(Page segmentation data)
----------

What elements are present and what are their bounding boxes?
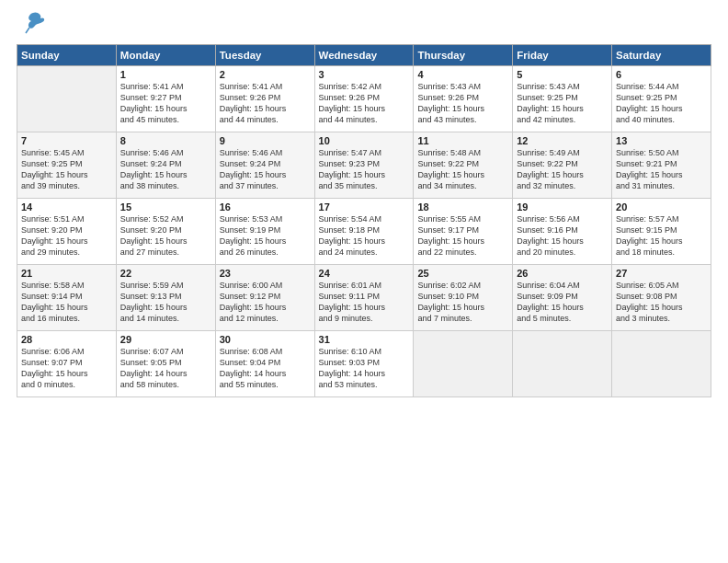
day-number: 7 [21,135,112,146]
calendar-page: SundayMondayTuesdayWednesdayThursdayFrid… [0,0,728,563]
day-number: 31 [319,334,410,345]
cell-content: Sunrise: 5:46 AM Sunset: 9:24 PM Dayligh… [120,147,211,192]
calendar-cell: 5Sunrise: 5:43 AM Sunset: 9:25 PM Daylig… [513,66,612,132]
day-number: 28 [21,334,112,345]
calendar-cell: 18Sunrise: 5:55 AM Sunset: 9:17 PM Dayli… [414,199,513,265]
day-header-monday: Monday [116,45,215,66]
calendar-cell: 30Sunrise: 6:08 AM Sunset: 9:04 PM Dayli… [215,331,314,397]
calendar-cell: 19Sunrise: 5:56 AM Sunset: 9:16 PM Dayli… [513,199,612,265]
cell-content: Sunrise: 5:45 AM Sunset: 9:25 PM Dayligh… [21,147,112,192]
day-number: 6 [616,69,707,80]
cell-content: Sunrise: 6:07 AM Sunset: 9:05 PM Dayligh… [120,346,211,391]
calendar-cell: 14Sunrise: 5:51 AM Sunset: 9:20 PM Dayli… [17,199,117,265]
cell-content: Sunrise: 5:48 AM Sunset: 9:22 PM Dayligh… [417,147,508,192]
cell-content: Sunrise: 6:04 AM Sunset: 9:09 PM Dayligh… [517,280,608,325]
day-header-tuesday: Tuesday [215,45,314,66]
day-number: 18 [417,201,508,213]
day-number: 17 [319,201,410,213]
cell-content: Sunrise: 5:58 AM Sunset: 9:14 PM Dayligh… [21,280,112,325]
calendar-cell: 6Sunrise: 5:44 AM Sunset: 9:25 PM Daylig… [612,66,711,132]
calendar-cell: 11Sunrise: 5:48 AM Sunset: 9:22 PM Dayli… [414,132,513,199]
day-number: 23 [220,268,311,279]
day-number: 19 [517,201,608,213]
cell-content: Sunrise: 5:41 AM Sunset: 9:26 PM Dayligh… [220,81,311,126]
calendar-cell [414,331,513,397]
cell-content: Sunrise: 5:41 AM Sunset: 9:27 PM Dayligh… [120,81,211,126]
week-row-1: 1Sunrise: 5:41 AM Sunset: 9:27 PM Daylig… [17,66,711,132]
day-number: 25 [417,268,508,279]
day-number: 5 [517,69,608,80]
cell-content: Sunrise: 5:44 AM Sunset: 9:25 PM Dayligh… [616,81,707,126]
cell-content: Sunrise: 5:59 AM Sunset: 9:13 PM Dayligh… [120,280,211,325]
cell-content: Sunrise: 5:51 AM Sunset: 9:20 PM Dayligh… [21,213,112,259]
day-number: 21 [21,268,112,279]
day-number: 11 [417,135,508,146]
calendar-cell: 15Sunrise: 5:52 AM Sunset: 9:20 PM Dayli… [116,199,215,265]
cell-content: Sunrise: 5:52 AM Sunset: 9:20 PM Dayligh… [120,213,211,259]
cell-content: Sunrise: 5:56 AM Sunset: 9:16 PM Dayligh… [517,213,608,259]
calendar-cell: 7Sunrise: 5:45 AM Sunset: 9:25 PM Daylig… [17,132,117,199]
week-row-5: 28Sunrise: 6:06 AM Sunset: 9:07 PM Dayli… [17,331,711,397]
cell-content: Sunrise: 6:10 AM Sunset: 9:03 PM Dayligh… [319,346,410,391]
day-number: 9 [220,135,311,146]
cell-content: Sunrise: 6:05 AM Sunset: 9:08 PM Dayligh… [616,280,707,325]
calendar-cell: 24Sunrise: 6:01 AM Sunset: 9:11 PM Dayli… [314,265,414,331]
cell-content: Sunrise: 5:46 AM Sunset: 9:24 PM Dayligh… [220,147,311,192]
day-number: 24 [319,268,410,279]
calendar-cell: 4Sunrise: 5:43 AM Sunset: 9:26 PM Daylig… [414,66,513,132]
cell-content: Sunrise: 5:43 AM Sunset: 9:25 PM Dayligh… [517,81,608,126]
cell-content: Sunrise: 6:00 AM Sunset: 9:12 PM Dayligh… [220,280,311,325]
cell-content: Sunrise: 6:01 AM Sunset: 9:11 PM Dayligh… [319,280,410,325]
cell-content: Sunrise: 5:54 AM Sunset: 9:18 PM Dayligh… [319,213,410,259]
cell-content: Sunrise: 5:55 AM Sunset: 9:17 PM Dayligh… [417,213,508,259]
calendar-cell: 28Sunrise: 6:06 AM Sunset: 9:07 PM Dayli… [17,331,117,397]
day-number: 16 [220,201,311,213]
calendar-cell: 22Sunrise: 5:59 AM Sunset: 9:13 PM Dayli… [116,265,215,331]
cell-content: Sunrise: 6:08 AM Sunset: 9:04 PM Dayligh… [220,346,311,391]
calendar-cell [612,331,711,397]
day-number: 22 [120,268,211,279]
calendar-cell: 27Sunrise: 6:05 AM Sunset: 9:08 PM Dayli… [612,265,711,331]
cell-content: Sunrise: 5:43 AM Sunset: 9:26 PM Dayligh… [417,81,508,126]
cell-content: Sunrise: 6:06 AM Sunset: 9:07 PM Dayligh… [21,346,112,391]
calendar-cell: 1Sunrise: 5:41 AM Sunset: 9:27 PM Daylig… [116,66,215,132]
day-header-wednesday: Wednesday [314,45,414,66]
week-row-4: 21Sunrise: 5:58 AM Sunset: 9:14 PM Dayli… [17,265,711,331]
day-number: 29 [120,334,211,345]
day-number: 4 [417,69,508,80]
cell-content: Sunrise: 5:53 AM Sunset: 9:19 PM Dayligh… [220,213,311,259]
calendar-cell: 31Sunrise: 6:10 AM Sunset: 9:03 PM Dayli… [314,331,414,397]
day-number: 30 [220,334,311,345]
day-number: 2 [220,69,311,80]
day-number: 15 [120,201,211,213]
day-number: 12 [517,135,608,146]
calendar-cell: 2Sunrise: 5:41 AM Sunset: 9:26 PM Daylig… [215,66,314,132]
day-header-saturday: Saturday [612,45,711,66]
calendar-cell: 23Sunrise: 6:00 AM Sunset: 9:12 PM Dayli… [215,265,314,331]
calendar-cell: 13Sunrise: 5:50 AM Sunset: 9:21 PM Dayli… [612,132,711,199]
calendar-table: SundayMondayTuesdayWednesdayThursdayFrid… [17,44,711,397]
day-number: 8 [120,135,211,146]
header-row: SundayMondayTuesdayWednesdayThursdayFrid… [17,45,711,66]
calendar-cell: 8Sunrise: 5:46 AM Sunset: 9:24 PM Daylig… [116,132,215,199]
day-header-sunday: Sunday [17,45,117,66]
week-row-2: 7Sunrise: 5:45 AM Sunset: 9:25 PM Daylig… [17,132,711,199]
cell-content: Sunrise: 5:47 AM Sunset: 9:23 PM Dayligh… [319,147,410,192]
cell-content: Sunrise: 5:42 AM Sunset: 9:26 PM Dayligh… [319,81,410,126]
logo [17,15,46,39]
week-row-3: 14Sunrise: 5:51 AM Sunset: 9:20 PM Dayli… [17,199,711,265]
day-number: 13 [616,135,707,146]
cell-content: Sunrise: 6:02 AM Sunset: 9:10 PM Dayligh… [417,280,508,325]
calendar-cell: 20Sunrise: 5:57 AM Sunset: 9:15 PM Dayli… [612,199,711,265]
day-number: 26 [517,268,608,279]
logo-bird-icon [20,9,46,39]
day-header-friday: Friday [513,45,612,66]
day-number: 1 [120,69,211,80]
cell-content: Sunrise: 5:49 AM Sunset: 9:22 PM Dayligh… [517,147,608,192]
calendar-cell [17,66,117,132]
calendar-cell: 9Sunrise: 5:46 AM Sunset: 9:24 PM Daylig… [215,132,314,199]
calendar-cell: 17Sunrise: 5:54 AM Sunset: 9:18 PM Dayli… [314,199,414,265]
calendar-cell: 25Sunrise: 6:02 AM Sunset: 9:10 PM Dayli… [414,265,513,331]
calendar-cell: 16Sunrise: 5:53 AM Sunset: 9:19 PM Dayli… [215,199,314,265]
day-number: 10 [319,135,410,146]
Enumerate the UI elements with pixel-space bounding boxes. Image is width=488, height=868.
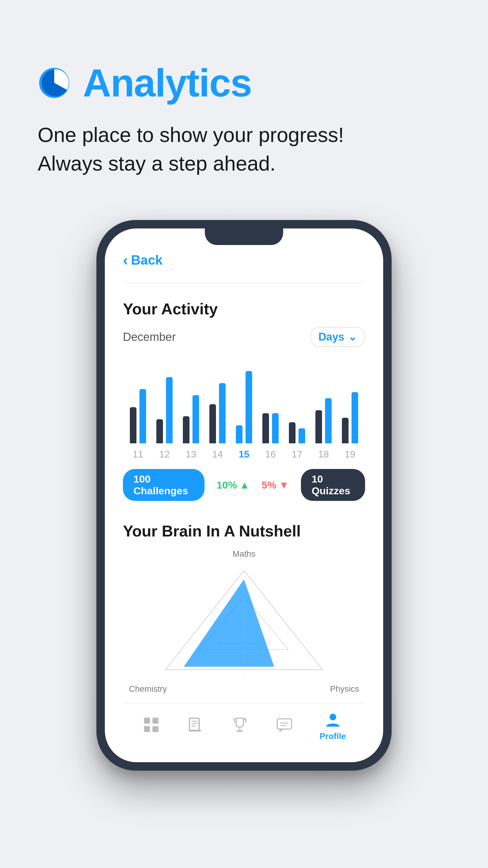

----------

▸ **About this exercise**: Identify the lines above with the word "week". Copy them.

▸ **Your response**:
week-row-1: 1Sunrise: 5:41 AM Sunset: 9:27 PM Daylig… [17,66,711,132]
week-row-5: 28Sunrise: 6:06 AM Sunset: 9:07 PM Dayli… [17,331,711,397]
week-row-4: 21Sunrise: 5:58 AM Sunset: 9:14 PM Dayli… [17,265,711,331]
week-row-2: 7Sunrise: 5:45 AM Sunset: 9:25 PM Daylig… [17,132,711,199]
week-row-3: 14Sunrise: 5:51 AM Sunset: 9:20 PM Dayli… [17,199,711,265]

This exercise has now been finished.